Covering a tournament with multiple Day Ones is always a bit strange. You push through ten long levels on one day, then come back and you’re back to the beginning. Which gives one that Groundhog Day-like feeling that one is living the same day over and over again. But of course, every day at the WSOP ends up being unique, even if some of the day’s features seem uncannily familiar.
When we arrived, the thought was the field for Day 1b would be larger than that of Day 1a, but as it turned out that wasn’t the case. After 2,601 had come out on Saturday, just 1,744 players were there on Sunday, making for 4,345 altogether.
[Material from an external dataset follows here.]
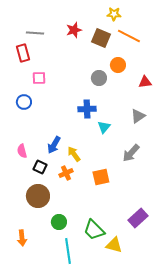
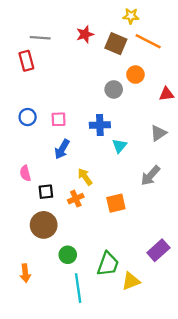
pink square: (39, 78) -> (59, 119), moved
blue arrow: (54, 145) -> (62, 149), moved
black square: (40, 167) -> (46, 192), turned -32
green trapezoid: (94, 230) -> (108, 264), turned -115
yellow triangle: (114, 245) -> (131, 281), turned -36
The day started on a humorous note as I went over and set up again in the Amazon Room, anticipating a similar beginning to the day as we had on Saturday when 60 or so tables began over there before all were eventually moved into the larger Pavilion room. Was sitting there doing some preliminary work for several minutes before I finally realized -- there were no dealers or players or anything in there to indicate a tournament was about to happen!
Figuring it was probably best to be in the actual room where the tournament I was covering was taking place, I quickly hoofed it over to the Pavilion and set up shop with Danafish. As the day progressed, we experienced a few struggles with the website which definitely made it more challenging to report on the event. Not really much to say about that situation, which many hope becomes less of a situation here soon. Go read Dr. Pauly’s imaginative take on the matter over at Tao of Poker for a few grins.
One highlight of the day was having dinner with Donnie Peters (of PokerNews), Cory Dowd (who was playing in Event No. 3), and Shaun Deeb. Chatted with Deeb a little about some of the tourneys he's played that I've covered, including EPT Kyiv -- where he won the High Rollers event -- and his recent SCOOP win in Event No. 17-Medium, the $162 buy-in pot-limit Omaha event (six max. w/rebuys) (mentioned here).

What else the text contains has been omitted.